La documentazione di ogni adozione viene quindi inviata alla Commissione Adozioni Internazionali che ne verifica scrupolosamente la  conformità alle regole della Convenzione de L’ Aja del 1993 (che espressamente vieta il traffico dei minori ), ed emette l’autorizzazione all’ingresso e alla residenza permanente in Italia del minore adottato.

Compiuti questi passaggi si richiede il visto per l’ingresso nel Paese di accoglienza, rilasciato dalla corrispondente ambasciata a Kinshasa. Infine la Dgm concede ai minori adottati i permessi di uscita dalla Repubblica Democratica del Congo.

Come è evidente, dunque, ogni fase della procedura prevede l’intervento e il controllo di enti pubblici che vigilano sulla regolarità di quanto compiuto da tutti i soggetti coinvolti. Azione, questa, tanto più efficace in quanto, nel succedersi delle varie fasi dell’iter, le autorità che intervengono sono molteplici e differenti, permettendo così un controllo incrociato.

Ebbene, per tutti i bambini congolesi adottati in Italia sono state seguite queste procedure, puntualmente verificate dalla Commissione Interministeriale.

Ora , il fatto stesso che tutti i minori congolesi adottati dalle coppie italiane abbiano lasciato il loro Paese di origine per raggiungere le loro famiglie adottive in Italia significa  che la Cai ha certificato per ogni bambino adottato  nel Paese africano la  conformità alle regole della Convenzione dell’Aja del 1993.
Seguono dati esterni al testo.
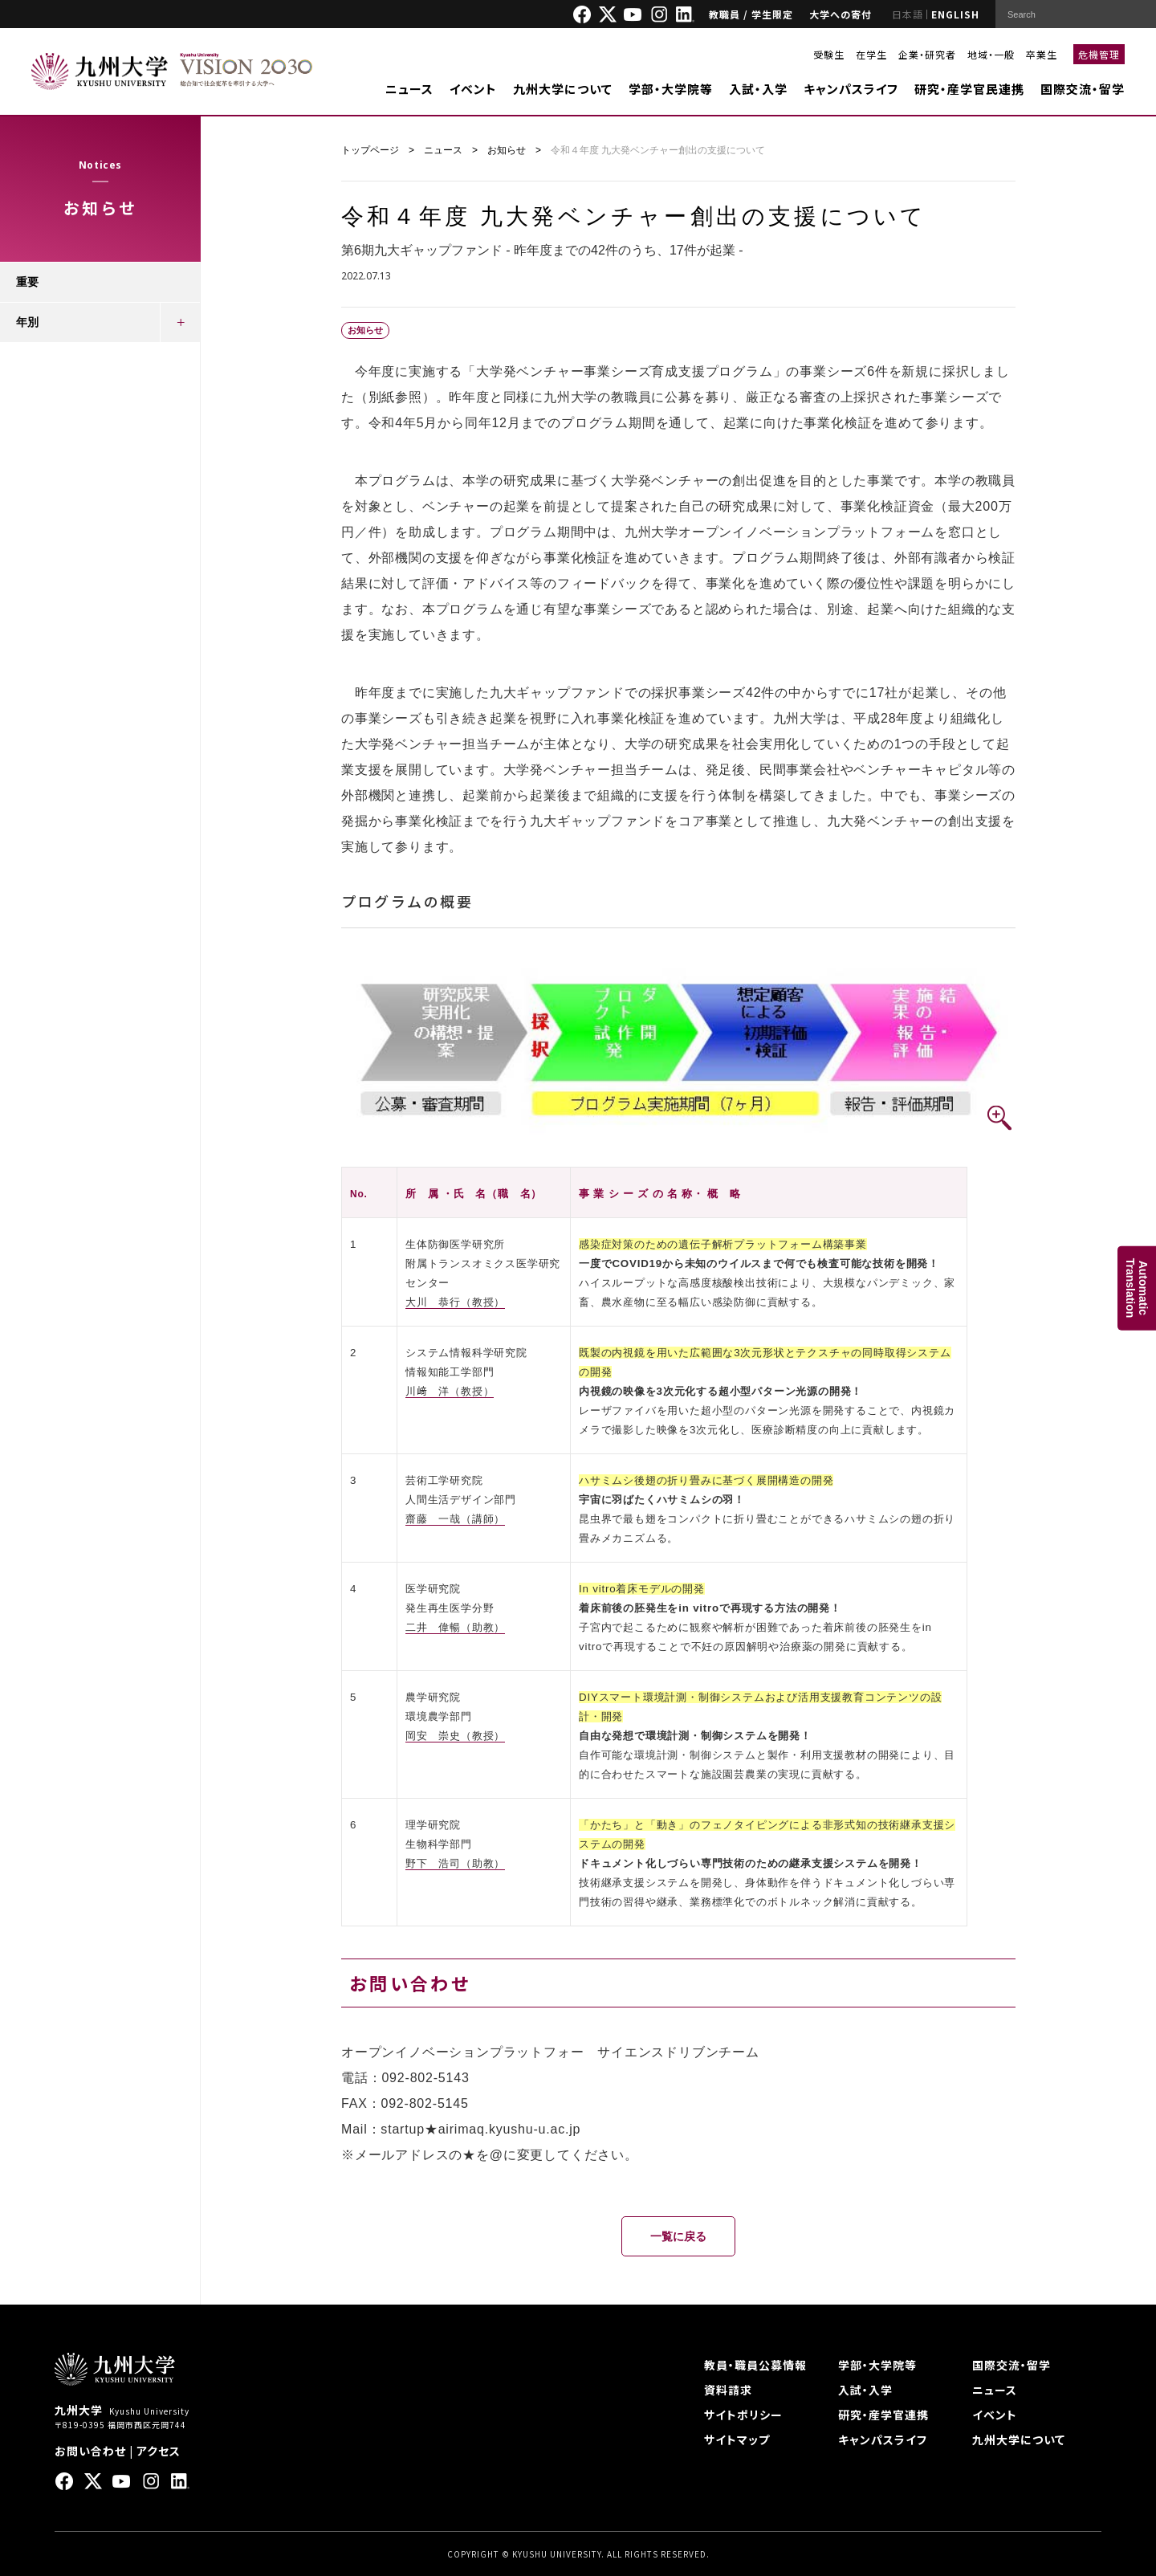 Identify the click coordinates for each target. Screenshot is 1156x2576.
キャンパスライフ (851, 88)
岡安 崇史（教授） (455, 1736)
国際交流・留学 (1082, 88)
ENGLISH (955, 14)
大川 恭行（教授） (455, 1302)
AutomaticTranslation (1137, 1288)
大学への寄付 (840, 14)
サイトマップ (737, 2439)
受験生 (829, 54)
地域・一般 (991, 54)
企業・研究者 (927, 54)
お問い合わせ (90, 2451)
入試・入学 (758, 88)
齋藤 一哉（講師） (455, 1519)
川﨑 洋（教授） (449, 1391)
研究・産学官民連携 (969, 88)
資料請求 (728, 2390)
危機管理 (1099, 54)
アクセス (158, 2451)
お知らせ (506, 150)
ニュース (409, 88)
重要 (27, 281)
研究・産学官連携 (883, 2415)
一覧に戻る (678, 2236)
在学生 (871, 54)
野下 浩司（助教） (455, 1863)
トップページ (370, 150)
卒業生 (1041, 54)
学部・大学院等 (671, 88)
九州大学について (563, 88)
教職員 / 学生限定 (751, 14)
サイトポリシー (743, 2415)
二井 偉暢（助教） (455, 1627)
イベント (473, 88)
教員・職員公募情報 (755, 2365) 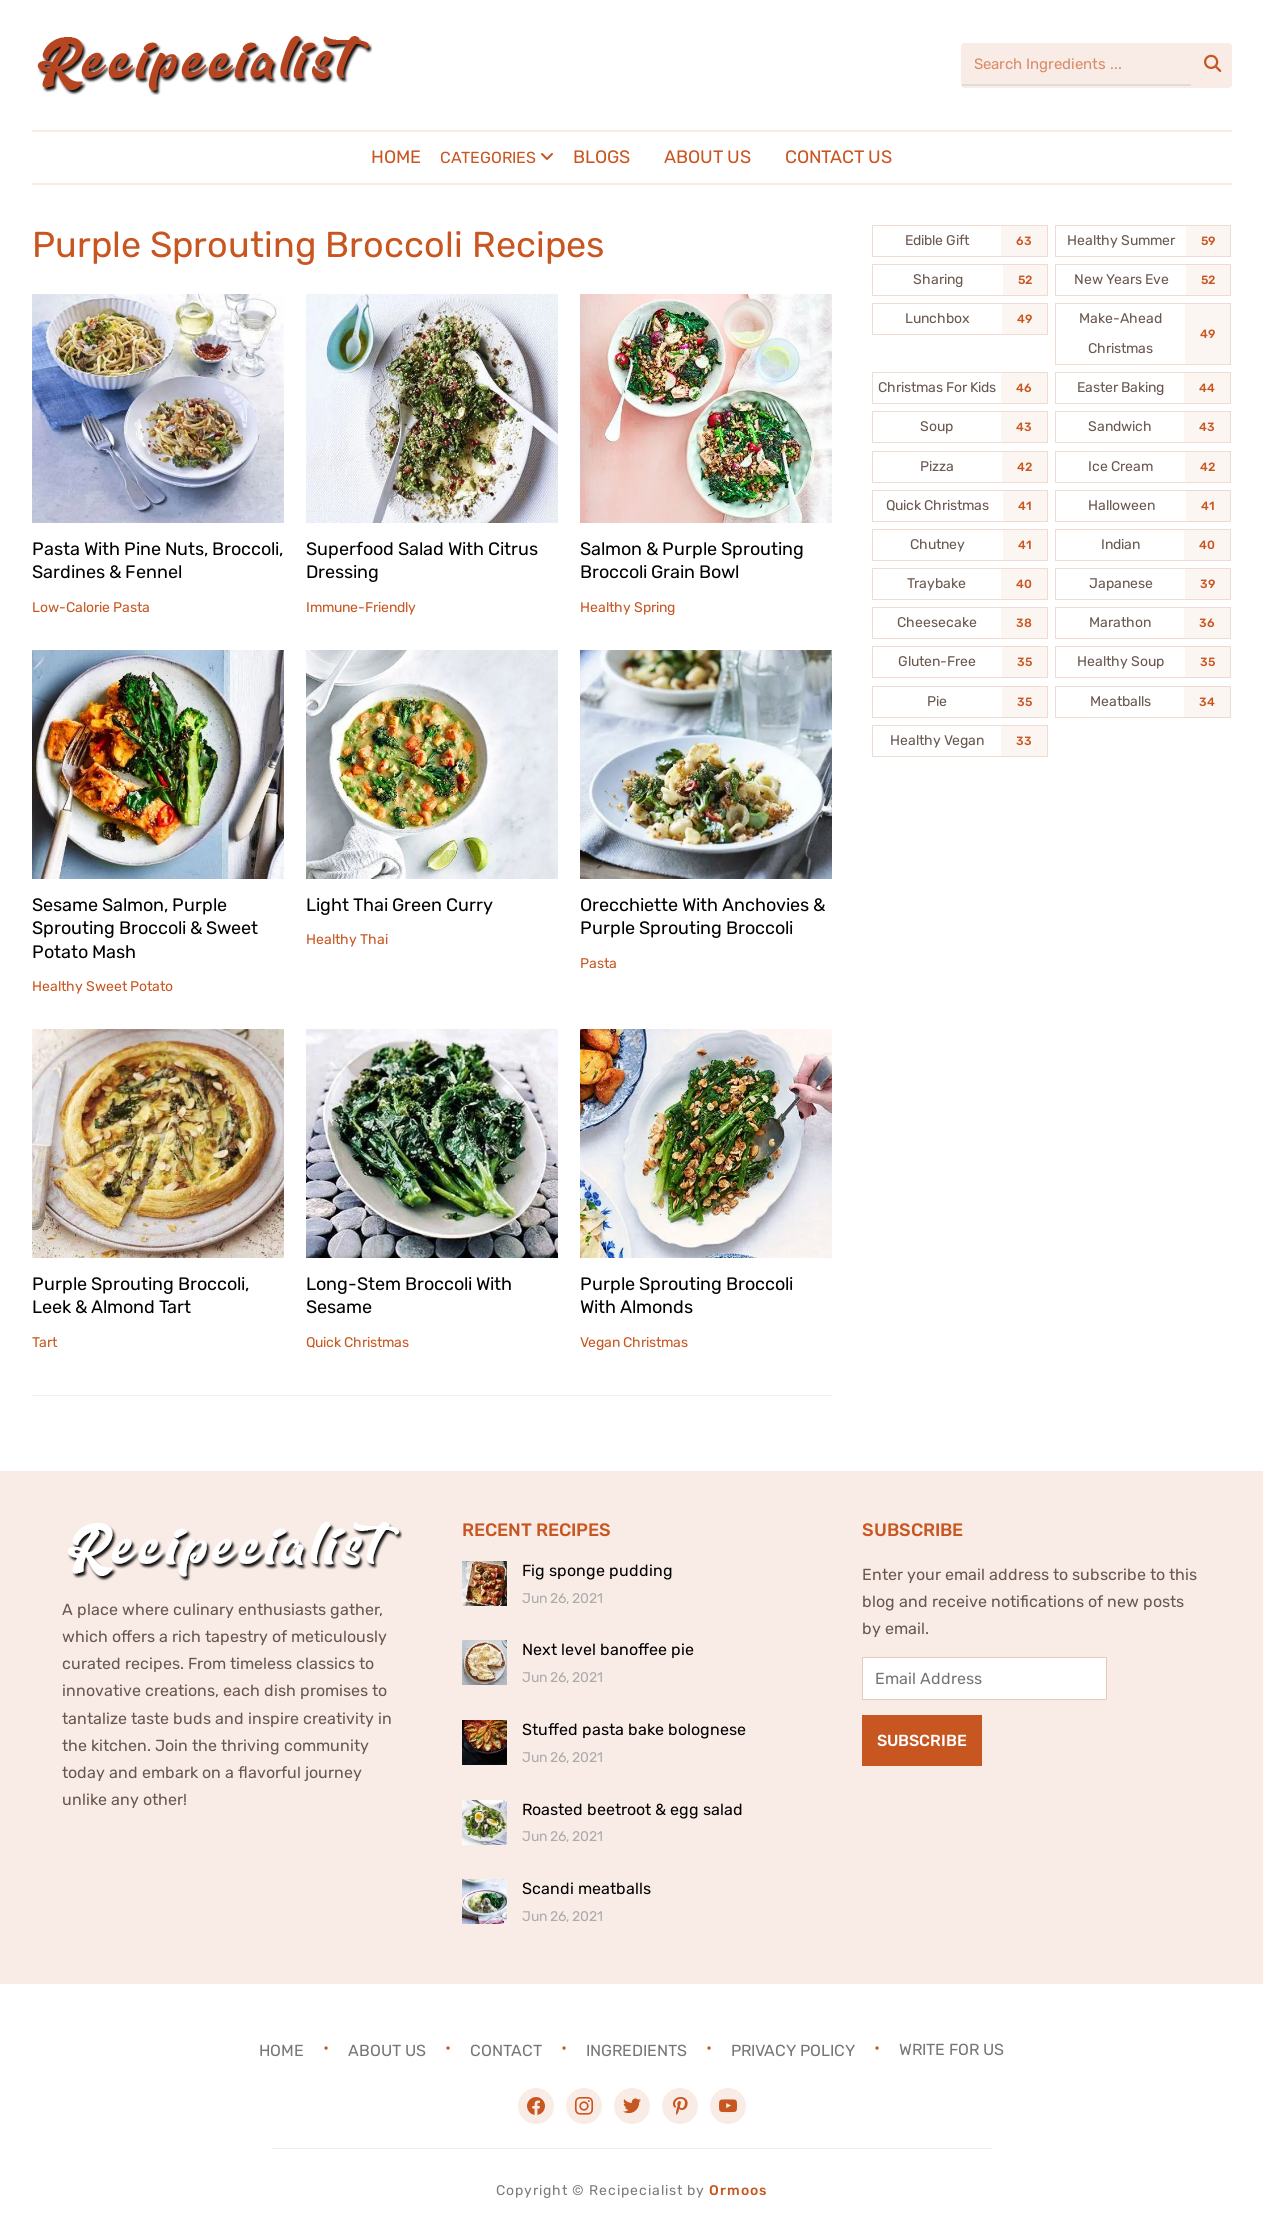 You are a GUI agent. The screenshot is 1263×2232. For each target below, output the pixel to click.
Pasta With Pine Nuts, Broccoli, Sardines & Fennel (157, 560)
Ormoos (738, 2190)
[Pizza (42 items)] (960, 467)
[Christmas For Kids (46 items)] (960, 388)
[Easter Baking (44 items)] (1143, 388)
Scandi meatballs (586, 1888)
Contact (506, 2049)
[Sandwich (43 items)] (1143, 427)
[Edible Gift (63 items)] (960, 241)
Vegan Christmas (634, 1342)
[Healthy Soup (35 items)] (1143, 662)
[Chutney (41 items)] (960, 545)
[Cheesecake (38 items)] (960, 623)
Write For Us (951, 2049)
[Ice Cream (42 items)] (1143, 467)
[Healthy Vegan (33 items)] (960, 741)
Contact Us (838, 157)
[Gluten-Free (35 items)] (960, 662)
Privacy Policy (793, 2049)
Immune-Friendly (361, 607)
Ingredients (636, 2049)
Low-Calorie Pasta (91, 607)
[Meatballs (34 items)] (1143, 702)
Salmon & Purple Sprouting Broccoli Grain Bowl (692, 560)
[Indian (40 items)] (1143, 545)
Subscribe (922, 1740)
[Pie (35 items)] (960, 702)
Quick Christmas (357, 1342)
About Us (707, 157)
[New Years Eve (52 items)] (1143, 280)
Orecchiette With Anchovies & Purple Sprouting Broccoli (702, 916)
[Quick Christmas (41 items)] (960, 506)
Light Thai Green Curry (399, 905)
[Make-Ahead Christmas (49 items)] (1143, 334)
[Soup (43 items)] (960, 427)
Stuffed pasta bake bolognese (634, 1729)
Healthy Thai (347, 939)
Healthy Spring (627, 607)
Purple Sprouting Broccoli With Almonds (686, 1295)
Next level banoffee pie (608, 1649)
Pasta (598, 963)
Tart (44, 1342)
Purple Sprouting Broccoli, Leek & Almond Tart (140, 1295)
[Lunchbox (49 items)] (960, 319)
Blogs (601, 157)
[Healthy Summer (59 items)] (1143, 241)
Affermare pertanto che vi sarebbero state delle irregolarità equivale a dire che le somme autorità – sia italiane che congolesi – le avrebbero taciute o avvallate. Ma questo appare decisamente singolare se si pensa al fatto che le procedure adottive nella Repubblica Democratica del Congo sono state oggetto di ulteriori ed eccezionali verifiche, tra il 22 novembre 2015 e i primi mesi del 2016, da parte di una speciale Commissione Interministeriale presso il Ministero degli Interni Congolese. Commissione per la cui costituzione l’Italia avrebbe avuto un ruolo determinante, come affermato dalla stessa vicepresidente della Cai Silvia Della Monica nel corso della sua audizione in commissione Giustizia della Camera dei Deputati lo scorso 12 ottobre.

Se qualcuno o perfino qualche  istituzione italiana, quindi, dovesse non credere a quanto certificato dalle autorità congolesi, delle due l’una: o le autorità straniere esistono e sono riconosciute valide oppure siano messe in discussione tutte le adozioni realizzate in questo Paese.